Question

Find the domain of the function $y=\sqrt{16x-{{x}^{5}}}+{{\log }_{\dfrac{1}{2}}}\left( {{x}^{2}}-1 \right)$.

Answer 1

Hint: First we will consider the given equation as two parts one is $\sqrt{16x-{{x}^{5}}}$ and the second one is ${{\log }_{\dfrac{1}{2}}}\left( {{x}^{2}}-1 \right)$. To find the domain of the given function we need to calculate the interval where the two parts of the given function are defined. We know that the function which is square root is defined when that function is given values greater than or equal zero. From this we will calculate the interval where the part $\sqrt{16x-{{x}^{5}}}$ is defined. We also know that the logarithmic function is defined when the function value is greater than zero. From this we will calculate the interval where the part ${{\log }_{\dfrac{1}{2}}}\left( {{x}^{2}}-1 \right)$ is defined. From the obtained two intervals we will calculate the domain of the given function.
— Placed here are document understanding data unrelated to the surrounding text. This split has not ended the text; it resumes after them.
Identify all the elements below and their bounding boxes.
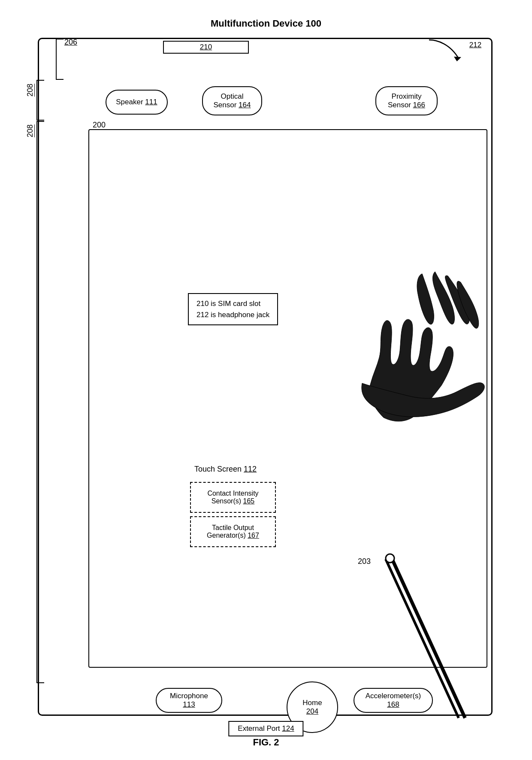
home-number: 204: [306, 707, 318, 715]
tactile-output-number: 167: [248, 532, 259, 539]
optical-label: OpticalSensor 164: [214, 92, 251, 109]
microphone-label: Microphone113: [170, 692, 208, 709]
touchscreen-label: Touch Screen 112: [194, 465, 257, 474]
note-line2: 212 is headphone jack: [196, 309, 269, 321]
external-port-box: External Port 124: [228, 721, 303, 736]
contact-intensity-number: 165: [243, 497, 255, 505]
microphone-box: Microphone113: [156, 688, 222, 713]
optical-sensor-box: OpticalSensor 164: [202, 86, 262, 115]
accelerometer-label: Accelerometer(s)168: [366, 692, 421, 709]
bracket-206: [56, 39, 63, 80]
device-outer: Speaker 111 OpticalSensor 164 ProximityS…: [38, 38, 493, 716]
fig-label: FIG. 2: [253, 737, 279, 748]
svg-point-2: [386, 554, 394, 563]
tactile-output-box: Tactile OutputGenerator(s) 167: [190, 516, 276, 547]
external-port-number: 124: [282, 724, 294, 733]
svg-marker-3: [454, 57, 461, 61]
note-line1: 210 is SIM card slot: [196, 298, 269, 309]
arrow-212: [425, 38, 463, 64]
speaker-box: Speaker 111: [106, 90, 168, 115]
screen-inner: 210 is SIM card slot 212 is headphone ja…: [88, 129, 487, 668]
note-box: 210 is SIM card slot 212 is headphone ja…: [188, 293, 278, 325]
port-210-label: 210: [163, 41, 249, 54]
accelerometer-box: Accelerometer(s)168: [354, 688, 433, 713]
hand-svg: [306, 272, 487, 426]
optical-number: 164: [239, 101, 251, 109]
microphone-number: 113: [183, 700, 195, 709]
label-200: 200: [93, 121, 106, 130]
page-title: Multifunction Device 100: [211, 18, 321, 29]
speaker-number: 111: [145, 98, 157, 106]
proximity-label: ProximitySensor 166: [388, 92, 425, 109]
proximity-number: 166: [413, 101, 425, 109]
external-port-label: External Port 124: [238, 724, 294, 733]
hand-drawing: [306, 272, 487, 426]
contact-intensity-box: Contact IntensitySensor(s) 165: [190, 482, 276, 513]
arrow-212-svg: [425, 38, 463, 64]
touchscreen-number: 112: [244, 465, 257, 473]
bracket-208-bot: [36, 121, 44, 683]
label-208-bot-label: 208: [26, 124, 35, 137]
speaker-label: Speaker 111: [116, 98, 157, 106]
proximity-sensor-box: ProximitySensor 166: [375, 86, 438, 115]
label-206: 206: [64, 38, 77, 47]
bracket-208-top: [36, 80, 44, 121]
port-212-label: 212: [458, 41, 493, 49]
page-container: Multifunction Device 100 Speaker 111 Opt…: [0, 0, 532, 760]
contact-intensity-label: Contact IntensitySensor(s) 165: [207, 490, 258, 505]
tactile-output-label: Tactile OutputGenerator(s) 167: [207, 524, 259, 539]
accelerometer-number: 168: [387, 700, 399, 709]
home-label: Home204: [302, 699, 322, 716]
label-208-top: 208: [26, 84, 35, 97]
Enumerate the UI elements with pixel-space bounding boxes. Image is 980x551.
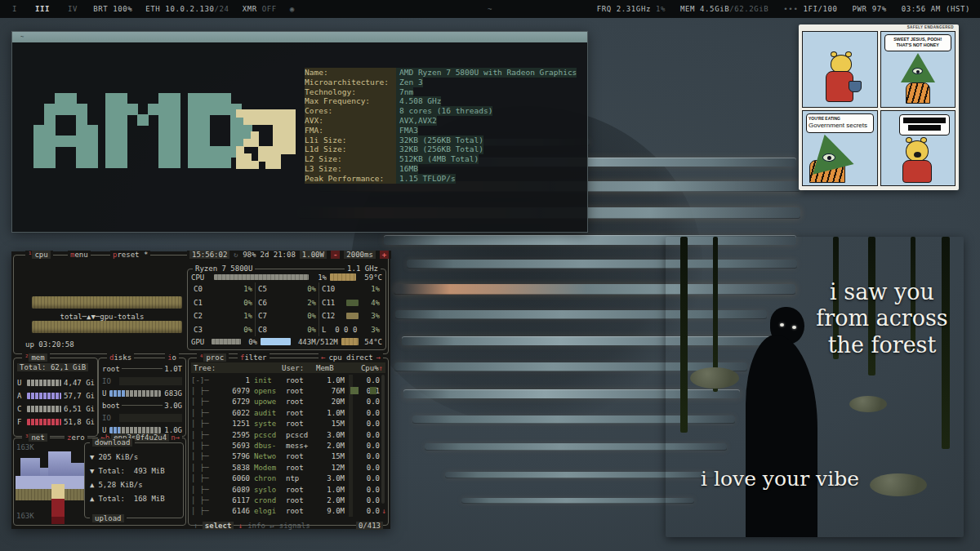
cpufetch-field: Cores:8 cores (16 threads)	[305, 106, 582, 116]
tab-disks[interactable]: disks	[107, 353, 134, 362]
workspace-4[interactable]: IV	[65, 5, 80, 13]
proc-user: root	[284, 398, 318, 406]
info-button[interactable]: info ↵	[247, 522, 274, 530]
proc-cpu: 0.0	[357, 464, 380, 472]
proc-cpu: 0.0	[357, 431, 380, 439]
tab-cpu[interactable]: ¹cpu	[25, 251, 53, 259]
mem-row: F51,8 Gi	[17, 415, 95, 429]
memory-status: MEM 4.5GiB/62.2GiB	[680, 5, 768, 13]
core-cell: C114%	[318, 296, 382, 310]
gpu-total-graph	[32, 321, 182, 333]
direction-arrow-icon: ▼	[90, 453, 94, 461]
signals-button[interactable]: signals	[279, 522, 310, 530]
tab-preset[interactable]: preset *	[110, 251, 150, 259]
mem-row-value: 6,51 Gi	[64, 405, 95, 413]
process-row[interactable]: │ ├─5838Modemroot12M0.0	[191, 462, 380, 473]
download-label: download	[90, 438, 135, 447]
process-row[interactable]: │ ├─6729upoweroot20M0.0	[191, 397, 380, 407]
cpu-box: ¹cpu menu preset * 15:56:02 ↻ 98% 2d 21:…	[13, 255, 389, 354]
proc-tree: │ ├─	[191, 442, 224, 450]
interval-minus-button[interactable]: -	[331, 251, 340, 259]
pooh-mouth	[914, 152, 921, 158]
tab-filter[interactable]: filter	[238, 353, 270, 362]
workspace-3-active[interactable]: III	[33, 5, 52, 13]
proc-graph	[349, 429, 353, 440]
mem-row-value: 4,47 Gi	[64, 379, 95, 387]
mem-box: ²mem Total: 62,1 GiB U4,47 GiA57,7 GiC6,…	[13, 358, 98, 437]
field-label: AVX:	[305, 116, 396, 126]
tab-menu[interactable]: menu	[68, 251, 91, 259]
field-label: Max Frequency:	[305, 96, 396, 106]
workspace-1[interactable]: I	[10, 5, 20, 13]
comic-watermark: SAFELY ENDANGERED	[907, 25, 954, 29]
proc-cpu: 0.0	[357, 507, 380, 515]
disk-io-row: IO	[102, 375, 182, 387]
core-label: C5	[258, 285, 283, 293]
io-label: IO	[102, 377, 111, 385]
proc-cpu: 0.0	[357, 474, 380, 482]
proc-pid: 1251	[224, 420, 250, 428]
proc-header-row: Tree: User: MemB Cpu% ↑	[191, 362, 385, 373]
figure-eye-left	[780, 323, 784, 327]
process-row[interactable]: │ ├─6117crondroot2.0M0.0	[191, 495, 380, 505]
process-row[interactable]: [-]─1initroot1.0M0.0	[191, 375, 380, 385]
proc-mem: 3.0M	[318, 474, 345, 482]
proc-name: chron	[250, 474, 284, 482]
redacted-speech-bubble	[899, 114, 950, 136]
disk-title-row: boot3.0G	[102, 399, 182, 411]
field-value: 32KB (256KB Total)	[396, 136, 483, 145]
iface-next-button[interactable]: n→	[171, 433, 180, 442]
proc-user: root	[284, 409, 318, 417]
select-button[interactable]: ↑ select ↓	[194, 522, 243, 530]
core-value: 1%	[243, 285, 252, 293]
sort-next-button[interactable]: →	[376, 353, 381, 362]
process-row[interactable]: │ ├─6089sysloroot1.0M0.0	[191, 484, 380, 495]
tab-io[interactable]: io	[165, 353, 179, 362]
process-row[interactable]: │ ├─6060chronntp3.0M0.0	[191, 473, 380, 484]
interval-plus-button[interactable]: +	[380, 251, 389, 259]
proc-pid: 6117	[224, 496, 250, 504]
net-stat-row: ▼205 KiB/s	[90, 450, 180, 464]
field-value: 4.508 GHz	[396, 96, 441, 106]
net-scale-bottom: 163K	[16, 512, 34, 520]
core-cell: C70%	[255, 309, 318, 323]
comic-panel-1	[802, 31, 878, 108]
proc-mem: 2.0M	[318, 496, 345, 504]
process-row[interactable]: │ ├─6146elogiroot9.0M0.0	[191, 506, 380, 517]
ethernet-status: ETH 10.0.2.130/24	[145, 5, 229, 13]
net-stat-value: Total: 168 MiB	[98, 495, 164, 503]
field-value: FMA3	[396, 126, 418, 136]
net-box: ³net zero ←b enp3s0f4u2u4 n→ 163K 163K d…	[13, 438, 186, 526]
process-row[interactable]: │ ├─5796Networoot15M0.0	[191, 451, 380, 462]
process-row[interactable]: │ ├─5693dbus-mess+2.0M0.0	[191, 440, 380, 451]
load-avg-cell: L 0 0 03%	[318, 323, 382, 337]
tab-mem[interactable]: ²mem	[22, 353, 50, 362]
uptime-short: 2d 21:08	[260, 251, 295, 259]
proc-scrollbar[interactable]	[381, 375, 385, 504]
scroll-down-icon[interactable]: ↓	[382, 507, 386, 515]
process-row[interactable]: │ ├─6022auditroot1.0M0.0	[191, 407, 380, 418]
proc-user: ntp	[284, 474, 318, 482]
disk-name: boot	[102, 402, 120, 410]
forest-meme-image: i saw you from across the forest i love …	[666, 237, 964, 537]
proc-tree: │ ├─	[191, 486, 224, 494]
sort-direction-icon[interactable]: ↑	[379, 364, 383, 372]
terminal-titlebar[interactable]: ~	[12, 32, 587, 42]
sort-prev-button[interactable]: ←	[321, 353, 325, 362]
proc-cpu: 0.0	[357, 420, 380, 428]
tab-proc[interactable]: ⁴proc	[197, 353, 229, 362]
tab-zero[interactable]: zero	[65, 433, 87, 442]
proc-name: syslo	[250, 486, 284, 494]
core-value: 0%	[243, 299, 252, 307]
process-row[interactable]: │ ├─6979opensroot76M0.1	[191, 385, 380, 396]
cpufetch-field: AVX:AVX,AVX2	[305, 116, 582, 126]
process-row[interactable]: │ ├─2595pcscdpcscd3.0M0.0	[191, 429, 380, 440]
tab-net[interactable]: ³net	[22, 433, 50, 442]
core-cell: C101%	[318, 282, 382, 296]
proc-name: opens	[250, 387, 284, 395]
power-draw: 1.00W	[300, 251, 327, 259]
brightness-status: BRT 100%	[93, 5, 132, 13]
field-value: 1.15 TFLOP/s	[396, 174, 456, 184]
vram-bar	[261, 338, 291, 345]
process-row[interactable]: │ ├─1251systeroot15M0.0	[191, 419, 380, 429]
Complete step by step answer:
Given that, $y=\sqrt{16x-{{x}^{5}}}+{{\log }_{\dfrac{1}{2}}}\left( {{x}^{2}}-1 \right)$
Consider the part $\sqrt{16x-{{x}^{5}}}$. Now the function $\sqrt{16x-{{x}^{5}}}$ is defined when
$\begin{align}
  & 16x-{{x}^{5}}\ge 0 \\
 & \Rightarrow x\left( 16-{{x}^{4}} \right)\ge 0 \\
 & \Rightarrow 16-{{x}^{4}}\ge 0 \\
 & \Rightarrow {{x}^{4}}\le 16 \\
 & \Rightarrow {{x}^{4}}\le {{\left( \pm 2 \right)}^{4}} \\
 & \Rightarrow x\le \pm 2 \\
\end{align}$
From this the interval where the function $\sqrt{16x-{{x}^{5}}}$ is defined is given by $x\in \left[ -\infty ,-2 \right]\cup \left[ 0,2 \right]...\left( \text{i} \right)$
Now consider the part ${{\log }_{\dfrac{1}{2}}}\left( {{x}^{2}}-1 \right)$. The function ${{\log }_{\dfrac{1}{2}}}\left( {{x}^{2}}-1 \right)$ is defined when
$\begin{align}
  & {{x}^{2}}-1>0 \\
 & \Rightarrow {{x}^{2}}-{{1}^{2}}>0 \\
 & \Rightarrow \left( x+1 \right)\left( x-1 \right)>0 \\
 & \Rightarrow x+1>0\text{ and }x-1>0 \\
 & \Rightarrow x>-1\text{ and }x>1 \\
\end{align}$
From this we can write that the function ${{\log }_{\dfrac{1}{2}}}\left( {{x}^{2}}-1 \right)$ is defined when $x\in \left( -\infty ,-1 \right)\cup \left( 1,\infty \right)...\left( \text{ii} \right)$
If $y=\sqrt{16x-{{x}^{5}}}+{{\log }_{\dfrac{1}{2}}}\left( {{x}^{2}}-1 \right)$, from equations $\left( \text{i} \right)$ and $\left( \text{ii} \right)$ the domain of $y$ is given by $\left[ -\infty ,-2 \right]\cup \left[ 1,2 \right]$.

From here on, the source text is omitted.